» **REQUIRED WORK**: Restate word for word the lines in the listing below, starting at the line containing "Для стран СНГ обращения принимаются на" and ending at the line containing "ます。これにより、壁や床などに黒い斑点やべ", both included; leave out the rest.

▬▬▬▬▬▬▬▬▬▬

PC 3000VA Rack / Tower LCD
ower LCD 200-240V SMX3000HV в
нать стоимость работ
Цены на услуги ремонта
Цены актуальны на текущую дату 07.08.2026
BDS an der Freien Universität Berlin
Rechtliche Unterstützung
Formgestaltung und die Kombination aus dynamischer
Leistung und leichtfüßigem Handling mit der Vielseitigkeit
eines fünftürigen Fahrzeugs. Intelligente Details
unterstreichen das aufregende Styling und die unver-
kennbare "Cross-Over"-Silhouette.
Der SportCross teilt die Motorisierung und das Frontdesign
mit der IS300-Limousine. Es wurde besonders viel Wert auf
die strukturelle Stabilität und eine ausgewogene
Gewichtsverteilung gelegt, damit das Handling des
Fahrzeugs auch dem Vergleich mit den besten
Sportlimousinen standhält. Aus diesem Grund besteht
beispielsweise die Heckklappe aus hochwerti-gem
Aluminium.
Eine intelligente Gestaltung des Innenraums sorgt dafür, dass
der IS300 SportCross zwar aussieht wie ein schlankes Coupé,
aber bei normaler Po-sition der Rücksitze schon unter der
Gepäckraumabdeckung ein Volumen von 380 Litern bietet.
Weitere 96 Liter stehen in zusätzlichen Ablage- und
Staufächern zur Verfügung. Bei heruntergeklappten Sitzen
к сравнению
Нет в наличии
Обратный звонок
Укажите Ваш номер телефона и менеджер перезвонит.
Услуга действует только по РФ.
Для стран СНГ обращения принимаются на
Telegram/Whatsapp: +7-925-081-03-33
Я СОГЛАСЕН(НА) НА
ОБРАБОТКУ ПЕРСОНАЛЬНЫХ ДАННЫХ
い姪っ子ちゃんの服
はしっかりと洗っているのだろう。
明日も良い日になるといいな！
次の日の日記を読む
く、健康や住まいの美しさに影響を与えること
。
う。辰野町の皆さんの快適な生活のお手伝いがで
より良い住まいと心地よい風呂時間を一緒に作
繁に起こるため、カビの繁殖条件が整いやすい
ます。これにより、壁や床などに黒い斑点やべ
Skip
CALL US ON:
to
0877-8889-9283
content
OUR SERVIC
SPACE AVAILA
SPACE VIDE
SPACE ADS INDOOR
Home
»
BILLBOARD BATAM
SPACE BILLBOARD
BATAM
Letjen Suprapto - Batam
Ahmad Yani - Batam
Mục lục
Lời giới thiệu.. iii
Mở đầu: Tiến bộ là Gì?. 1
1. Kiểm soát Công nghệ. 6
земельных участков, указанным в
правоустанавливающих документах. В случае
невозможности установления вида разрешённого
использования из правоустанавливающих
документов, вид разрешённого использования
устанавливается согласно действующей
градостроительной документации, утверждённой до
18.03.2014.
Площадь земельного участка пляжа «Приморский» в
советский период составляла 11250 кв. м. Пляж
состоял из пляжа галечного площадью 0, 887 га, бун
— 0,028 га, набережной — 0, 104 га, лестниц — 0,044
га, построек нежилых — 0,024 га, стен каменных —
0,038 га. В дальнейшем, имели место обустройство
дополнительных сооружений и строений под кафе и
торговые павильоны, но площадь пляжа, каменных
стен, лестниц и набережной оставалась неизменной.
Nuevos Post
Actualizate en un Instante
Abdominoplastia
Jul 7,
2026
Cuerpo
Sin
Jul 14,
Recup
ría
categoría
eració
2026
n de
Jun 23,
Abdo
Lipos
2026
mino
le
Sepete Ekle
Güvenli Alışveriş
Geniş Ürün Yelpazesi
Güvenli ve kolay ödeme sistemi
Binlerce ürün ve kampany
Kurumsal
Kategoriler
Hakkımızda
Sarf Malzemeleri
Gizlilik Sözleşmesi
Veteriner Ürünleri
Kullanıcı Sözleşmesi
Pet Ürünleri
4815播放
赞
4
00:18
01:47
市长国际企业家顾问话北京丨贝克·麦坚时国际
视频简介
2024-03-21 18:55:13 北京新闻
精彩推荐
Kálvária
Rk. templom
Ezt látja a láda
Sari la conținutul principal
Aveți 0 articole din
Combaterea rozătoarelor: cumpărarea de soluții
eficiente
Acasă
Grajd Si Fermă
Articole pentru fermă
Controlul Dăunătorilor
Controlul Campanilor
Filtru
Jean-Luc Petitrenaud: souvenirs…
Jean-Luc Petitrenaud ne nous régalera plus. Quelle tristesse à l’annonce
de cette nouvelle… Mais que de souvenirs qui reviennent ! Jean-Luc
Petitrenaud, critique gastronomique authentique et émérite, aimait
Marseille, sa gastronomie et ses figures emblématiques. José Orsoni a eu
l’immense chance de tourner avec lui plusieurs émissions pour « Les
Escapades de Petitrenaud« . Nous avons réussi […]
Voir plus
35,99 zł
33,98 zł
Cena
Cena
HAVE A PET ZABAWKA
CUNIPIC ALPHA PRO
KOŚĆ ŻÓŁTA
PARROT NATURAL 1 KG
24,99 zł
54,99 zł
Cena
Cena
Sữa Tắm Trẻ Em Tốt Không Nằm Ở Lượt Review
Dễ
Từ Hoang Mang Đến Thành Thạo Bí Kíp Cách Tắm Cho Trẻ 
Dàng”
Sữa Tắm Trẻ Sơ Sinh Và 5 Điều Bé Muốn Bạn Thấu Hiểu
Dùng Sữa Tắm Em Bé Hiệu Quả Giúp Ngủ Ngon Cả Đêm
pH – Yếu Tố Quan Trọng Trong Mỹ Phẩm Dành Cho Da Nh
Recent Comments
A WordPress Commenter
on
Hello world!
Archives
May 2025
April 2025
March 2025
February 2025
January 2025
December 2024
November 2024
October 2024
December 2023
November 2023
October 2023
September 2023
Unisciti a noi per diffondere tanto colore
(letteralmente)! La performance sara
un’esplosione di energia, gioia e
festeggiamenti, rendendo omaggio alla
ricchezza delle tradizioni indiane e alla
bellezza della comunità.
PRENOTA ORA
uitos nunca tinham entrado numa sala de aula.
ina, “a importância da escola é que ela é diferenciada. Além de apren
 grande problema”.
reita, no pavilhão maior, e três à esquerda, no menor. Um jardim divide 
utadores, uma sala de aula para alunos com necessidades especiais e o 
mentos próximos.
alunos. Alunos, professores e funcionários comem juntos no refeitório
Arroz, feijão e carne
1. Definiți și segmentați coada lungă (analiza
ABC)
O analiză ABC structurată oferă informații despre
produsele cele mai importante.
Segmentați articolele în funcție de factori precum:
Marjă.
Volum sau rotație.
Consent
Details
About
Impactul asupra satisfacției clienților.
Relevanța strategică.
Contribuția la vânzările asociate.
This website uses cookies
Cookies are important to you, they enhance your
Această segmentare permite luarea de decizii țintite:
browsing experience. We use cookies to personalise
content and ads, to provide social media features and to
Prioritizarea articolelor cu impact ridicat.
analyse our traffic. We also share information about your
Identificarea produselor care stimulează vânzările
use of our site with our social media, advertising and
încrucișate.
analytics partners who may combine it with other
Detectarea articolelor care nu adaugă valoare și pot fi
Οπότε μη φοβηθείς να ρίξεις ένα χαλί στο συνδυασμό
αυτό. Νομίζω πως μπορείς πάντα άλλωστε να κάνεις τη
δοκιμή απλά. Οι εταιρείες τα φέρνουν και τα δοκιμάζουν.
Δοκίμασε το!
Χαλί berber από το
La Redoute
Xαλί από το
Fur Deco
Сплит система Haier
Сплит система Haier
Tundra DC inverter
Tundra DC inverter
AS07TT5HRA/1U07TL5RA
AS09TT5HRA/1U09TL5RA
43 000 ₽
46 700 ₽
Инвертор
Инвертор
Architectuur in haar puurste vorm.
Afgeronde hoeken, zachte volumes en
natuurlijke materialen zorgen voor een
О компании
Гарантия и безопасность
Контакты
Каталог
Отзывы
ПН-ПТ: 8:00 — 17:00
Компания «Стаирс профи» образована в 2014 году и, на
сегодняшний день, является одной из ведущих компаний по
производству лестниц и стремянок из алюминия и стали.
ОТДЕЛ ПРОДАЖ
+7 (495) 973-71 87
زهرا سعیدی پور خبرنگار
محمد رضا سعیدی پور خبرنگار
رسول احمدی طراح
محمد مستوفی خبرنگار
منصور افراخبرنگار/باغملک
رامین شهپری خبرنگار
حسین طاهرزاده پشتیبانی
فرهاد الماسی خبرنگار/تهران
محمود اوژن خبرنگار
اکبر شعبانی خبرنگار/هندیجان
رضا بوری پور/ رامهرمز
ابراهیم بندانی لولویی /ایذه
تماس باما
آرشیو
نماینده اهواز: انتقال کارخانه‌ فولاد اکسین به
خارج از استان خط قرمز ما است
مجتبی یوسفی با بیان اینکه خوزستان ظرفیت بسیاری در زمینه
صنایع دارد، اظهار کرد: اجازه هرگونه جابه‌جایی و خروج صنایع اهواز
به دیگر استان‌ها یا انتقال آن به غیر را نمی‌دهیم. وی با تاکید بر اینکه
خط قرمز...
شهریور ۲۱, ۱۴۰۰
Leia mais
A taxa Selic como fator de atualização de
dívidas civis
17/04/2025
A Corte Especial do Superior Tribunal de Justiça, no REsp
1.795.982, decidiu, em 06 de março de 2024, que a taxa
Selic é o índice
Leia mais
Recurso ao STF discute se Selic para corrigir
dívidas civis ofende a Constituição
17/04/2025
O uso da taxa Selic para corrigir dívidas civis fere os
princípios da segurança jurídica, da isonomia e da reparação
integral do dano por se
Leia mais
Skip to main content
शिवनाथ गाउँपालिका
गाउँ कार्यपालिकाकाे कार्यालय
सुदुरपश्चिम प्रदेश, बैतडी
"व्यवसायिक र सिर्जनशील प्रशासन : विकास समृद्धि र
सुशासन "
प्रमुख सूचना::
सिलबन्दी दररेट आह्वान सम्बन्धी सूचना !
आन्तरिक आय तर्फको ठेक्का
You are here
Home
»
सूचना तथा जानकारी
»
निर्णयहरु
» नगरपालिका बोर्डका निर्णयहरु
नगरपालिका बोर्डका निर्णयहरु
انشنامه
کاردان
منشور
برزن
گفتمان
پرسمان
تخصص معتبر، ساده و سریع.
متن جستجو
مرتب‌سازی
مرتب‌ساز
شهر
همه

▬▬▬▬▬▬▬▬▬▬

» **OUTPUT**:
Для стран СНГ обращения принимаются на
Telegram/Whatsapp: +7-925-081-03-33
Я СОГЛАСЕН(НА) НА
ОБРАБОТКУ ПЕРСОНАЛЬНЫХ ДАННЫХ
い姪っ子ちゃんの服
はしっかりと洗っているのだろう。
明日も良い日になるといいな！
次の日の日記を読む
く、健康や住まいの美しさに影響を与えること
。
う。辰野町の皆さんの快適な生活のお手伝いがで
より良い住まいと心地よい風呂時間を一緒に作
繁に起こるため、カビの繁殖条件が整いやすい
ます。これにより、壁や床などに黒い斑点やべ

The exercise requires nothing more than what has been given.